O editor explica que, exatamente como aconteceu com O Rei Amarelo, o processo de seleção das histórias foi aberto para que novos colaboradores, roteiristas e desenhistas, enviassem seus trabalhos. “Ao mesmo tempo, também convido autores da casa para fazer parte do projeto. Misturamos todo mundo com base no que queremos do resultado final do livro. Buscamos sempre autores que tenham um trabalho com bastante personalidade, não tenham medo de ousar, metem o dedo na ferida e, acima de tudo, saibam contar uma história. O processo é bastante trabalhoso, mas o resultado é a formação de uma equipe realmente coerente e interessante”. Juntando tudo, foram mais de 100 roteiros lidos e avaliados pela equipe da Draco.
As histórias escolhidas foram Os Tambores de Azathoth (Roteiro: Antonio Tadeu Ferreira / Arte: LuCas Chewie), O Salmo do Sangue Antigo (Roteiro e Arte: Dudu Torres), Macio (Roteiro: Airton Marinho / Arte: Fabrício Bohrer), Sob a Insana Luz (Roteiro: Caiuã Araújo / Arte: Marcio de Castro), O Caso da Truta Salmonada (Roteiro: Jun Sugiyama / Arte: Daniel Bretas e Hilton P. Rocha), A Língua da Fé (Roteiro: Raphael Fernandes / Arte: Samuel Bono), Projeto Clhithmaek’ Tyivh (Roteiro e Arte: Lucas Pereira) e O Que Dorme (Roteiro: Bárbara Garcia / Arte: Elias Aquino).
Raphael recorda que, apesar do Brasil ter carregado uma PUTA tradição de quadrinhos de horror, isso acabou sendo “eclipsado” pelas produções infantis, de humor, de super-heróis. “Os quadrinhos de terror publicados no Brasil sempre tiveram um aspecto subversivo e eram considerados malditos. Por essas e outras, os gêneros citados conquistaram maior espaço. Porém, os fãs do horror são extremamente fiéis e gostam muito de incentivar iniciativas que botem lenha na fogueira daquilo que mais gostam”, aposta ele. “Acredito que o mercado atual permite que qualquer tipo de quadrinho tenha espaço e as HQs de horror certamente merecem um pedaço”.
Uma das mais emblemáticas e singulares obras da literatura fantástica, por muito tempo os trabalhos de Lovecraft eram raros por aqui e disputados a tapa por fissurados no macabro.
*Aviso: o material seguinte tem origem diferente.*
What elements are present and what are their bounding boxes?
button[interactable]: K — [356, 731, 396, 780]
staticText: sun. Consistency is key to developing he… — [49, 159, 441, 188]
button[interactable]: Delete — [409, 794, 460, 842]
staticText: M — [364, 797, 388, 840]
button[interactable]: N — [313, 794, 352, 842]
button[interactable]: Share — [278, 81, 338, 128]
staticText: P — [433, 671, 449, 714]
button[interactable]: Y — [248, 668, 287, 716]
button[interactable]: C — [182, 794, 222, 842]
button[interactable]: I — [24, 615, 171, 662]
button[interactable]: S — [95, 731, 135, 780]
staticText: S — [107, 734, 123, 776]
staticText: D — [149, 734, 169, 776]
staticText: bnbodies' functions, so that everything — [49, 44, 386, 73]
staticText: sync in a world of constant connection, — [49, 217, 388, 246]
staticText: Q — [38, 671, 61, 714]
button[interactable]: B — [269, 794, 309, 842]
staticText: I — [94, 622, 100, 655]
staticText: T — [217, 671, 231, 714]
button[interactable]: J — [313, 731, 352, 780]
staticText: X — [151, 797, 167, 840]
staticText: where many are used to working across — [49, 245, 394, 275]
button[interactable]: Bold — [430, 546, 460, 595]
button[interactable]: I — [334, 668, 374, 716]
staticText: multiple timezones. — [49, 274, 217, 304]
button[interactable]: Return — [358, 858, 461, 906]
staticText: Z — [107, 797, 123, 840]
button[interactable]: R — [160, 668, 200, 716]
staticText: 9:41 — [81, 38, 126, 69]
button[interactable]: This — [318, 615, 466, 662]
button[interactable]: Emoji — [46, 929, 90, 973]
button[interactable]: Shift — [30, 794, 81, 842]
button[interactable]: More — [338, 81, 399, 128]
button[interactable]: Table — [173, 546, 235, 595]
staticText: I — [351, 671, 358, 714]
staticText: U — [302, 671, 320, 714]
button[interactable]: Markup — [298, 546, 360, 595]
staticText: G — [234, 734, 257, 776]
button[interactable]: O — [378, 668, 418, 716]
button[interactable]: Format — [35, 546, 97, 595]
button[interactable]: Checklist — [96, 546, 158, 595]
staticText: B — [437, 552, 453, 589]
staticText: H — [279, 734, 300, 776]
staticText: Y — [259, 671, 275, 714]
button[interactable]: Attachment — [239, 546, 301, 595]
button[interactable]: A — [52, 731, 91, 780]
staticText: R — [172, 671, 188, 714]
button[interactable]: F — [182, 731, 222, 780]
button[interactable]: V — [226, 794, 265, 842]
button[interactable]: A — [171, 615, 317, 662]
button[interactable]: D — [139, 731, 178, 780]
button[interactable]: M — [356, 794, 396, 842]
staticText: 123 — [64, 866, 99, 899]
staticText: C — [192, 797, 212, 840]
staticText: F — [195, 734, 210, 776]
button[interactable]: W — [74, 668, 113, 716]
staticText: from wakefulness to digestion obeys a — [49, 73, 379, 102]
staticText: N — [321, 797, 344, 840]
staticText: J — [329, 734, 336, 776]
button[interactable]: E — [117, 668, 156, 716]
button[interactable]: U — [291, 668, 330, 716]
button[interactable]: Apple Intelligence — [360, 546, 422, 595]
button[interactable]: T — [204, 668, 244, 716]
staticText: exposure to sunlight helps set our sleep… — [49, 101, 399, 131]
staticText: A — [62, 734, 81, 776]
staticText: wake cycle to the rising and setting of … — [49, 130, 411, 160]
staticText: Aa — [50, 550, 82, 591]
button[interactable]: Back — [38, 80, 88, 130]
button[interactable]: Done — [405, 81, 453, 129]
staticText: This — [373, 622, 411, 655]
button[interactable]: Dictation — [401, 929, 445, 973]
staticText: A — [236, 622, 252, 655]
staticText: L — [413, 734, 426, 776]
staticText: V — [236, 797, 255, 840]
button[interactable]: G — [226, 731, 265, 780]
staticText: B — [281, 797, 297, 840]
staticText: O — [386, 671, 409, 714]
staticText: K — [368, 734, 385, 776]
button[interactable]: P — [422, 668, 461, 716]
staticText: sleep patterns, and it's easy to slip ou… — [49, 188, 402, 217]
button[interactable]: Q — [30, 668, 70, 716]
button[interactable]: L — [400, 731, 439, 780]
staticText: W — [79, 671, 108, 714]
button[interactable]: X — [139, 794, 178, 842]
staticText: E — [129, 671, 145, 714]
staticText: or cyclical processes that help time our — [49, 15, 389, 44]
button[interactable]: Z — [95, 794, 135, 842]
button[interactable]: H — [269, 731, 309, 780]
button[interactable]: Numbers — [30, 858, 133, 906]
Mas com a popularização do Cthulhu através da internet (o maior monstrão lovecraftiano virou uma porrada de memes), editoras como L&PM, Hedra e Iluminuras passaram a publicar este material no Brasil. “Muitos RPGs passaram a ser lançados por editoras independentes, como a RetroPunk (Rastros de Cthulhu) e a Terra Incógnita (O Chamado de Cthulhu), além dos diversos jogos de tabuleiro da Galápagos Jogos”, relembra Raphael. “Acredito que este é o melhor ambiente possível para lançar uma publicação recheada de histórias originais inspiradas nos mitos do Lovecraft”.
Na primeira coletânea, o amarelo foi escolhido por ser a cor da loucura, usada nas capas dos livros de antigamente para indicar que continham conteúdo proibido: os eróticos, pornográficos e subversivos. “Também é uma cor ligada à avareza e ao ouro, que corrompe a alma dos homens”. Já para este segundo volume, o verde foi escolhido não apenas por ser a cor que melhor representa a criatura mais popular de Lovecraft, o famigerado Deus adormecido Cthulhu, mas também se tratar de uma cor ligada à doença, à putrefação, à deterioração do alimento e também à predadores que causam horror, como cobras e crocodilos. “Além disso, tem o fato do verde representar a natureza, que é regida pela lei da sobrevivência: apenas os mais aptos serão capazes de perpetuar seus genes”.
O editor ainda conta que o objetivo da Draco é produzir três livros de horror cósmico duotone. Portanto, uma nova continuação já está programada. “A única coisa que posso dizer sobre o terceiro é que ele vai mostrar a corrupção humana em preto, branco e vermelho”.
Alguém aí aposta qual vai ser o autor homenageado da vez?